Kyleyee/CPO_hh-seed5
Kyleyee/CPO_hh-seed5 is a 1.5 billion parameter causal language model fine-tuned by Kyleyee. It is based on Kyleyee/Qwen2.5-1.5B-sft-hh-3e and further trained using Contrastive Preference Optimization (CPO) on a helpfulness preference dataset. This model is optimized for generating helpful and aligned responses, leveraging its 32K context length for nuanced interactions.
Loading preview...
Overview
Kyleyee/CPO_hh-seed5 is a 1.5 billion parameter language model developed by Kyleyee. It is a fine-tuned iteration of the Kyleyee/Qwen2.5-1.5B-sft-hh-3e base model, specifically enhanced through a training process known as Contrastive Preference Optimization (CPO). This method, detailed in the paper "Contrastive Preference Optimization: Pushing the Boundaries of LLM Performance in Machine Translation," aims to improve the model's ability to generate preferred responses.
Key Capabilities
- Preference-Optimized Responses: Trained with CPO on a helpfulness preference dataset, indicating an optimization for generating more aligned and helpful outputs.
- Foundation Model: Built upon the Qwen2.5-1.5B architecture, providing a solid base for general language understanding and generation tasks.
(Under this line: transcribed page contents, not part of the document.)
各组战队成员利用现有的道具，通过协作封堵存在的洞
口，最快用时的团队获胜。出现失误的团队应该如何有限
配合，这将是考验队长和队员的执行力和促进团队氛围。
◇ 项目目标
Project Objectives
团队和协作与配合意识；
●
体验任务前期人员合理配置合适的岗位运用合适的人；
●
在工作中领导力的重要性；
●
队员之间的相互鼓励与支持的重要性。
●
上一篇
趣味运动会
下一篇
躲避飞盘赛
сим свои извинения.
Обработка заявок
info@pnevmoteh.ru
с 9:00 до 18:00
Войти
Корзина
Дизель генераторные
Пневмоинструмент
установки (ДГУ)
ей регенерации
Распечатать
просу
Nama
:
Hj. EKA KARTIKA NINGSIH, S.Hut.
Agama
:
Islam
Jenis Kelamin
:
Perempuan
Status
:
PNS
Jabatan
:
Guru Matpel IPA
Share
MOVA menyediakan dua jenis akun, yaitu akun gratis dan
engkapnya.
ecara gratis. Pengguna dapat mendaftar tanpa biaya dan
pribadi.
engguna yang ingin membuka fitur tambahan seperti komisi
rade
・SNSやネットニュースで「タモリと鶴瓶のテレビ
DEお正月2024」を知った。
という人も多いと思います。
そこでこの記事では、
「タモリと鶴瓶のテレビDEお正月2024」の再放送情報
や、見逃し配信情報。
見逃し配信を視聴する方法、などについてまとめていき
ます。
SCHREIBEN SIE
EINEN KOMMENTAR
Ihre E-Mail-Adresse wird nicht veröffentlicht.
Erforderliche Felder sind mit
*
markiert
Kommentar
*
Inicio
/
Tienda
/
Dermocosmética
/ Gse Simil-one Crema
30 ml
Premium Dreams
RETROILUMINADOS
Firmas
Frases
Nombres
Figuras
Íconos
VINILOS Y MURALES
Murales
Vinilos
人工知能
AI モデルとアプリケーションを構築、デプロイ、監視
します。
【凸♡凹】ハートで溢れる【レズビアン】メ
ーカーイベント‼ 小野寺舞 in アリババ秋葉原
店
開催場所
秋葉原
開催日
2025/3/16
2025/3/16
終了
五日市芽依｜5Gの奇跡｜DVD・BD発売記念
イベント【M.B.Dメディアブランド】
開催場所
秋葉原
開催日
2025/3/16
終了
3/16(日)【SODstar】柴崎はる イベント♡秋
- Extended Context Window: Features a context length of 32,768 tokens, allowing for processing and generating longer, more complex interactions.
Training Details
The model was trained using the TRL (Transformer Reinforcement Learning) library, leveraging the Kyleyee/train_data_Helpful_drdpo_preference dataset. This specific training approach focuses on aligning the model's outputs with human preferences for helpfulness.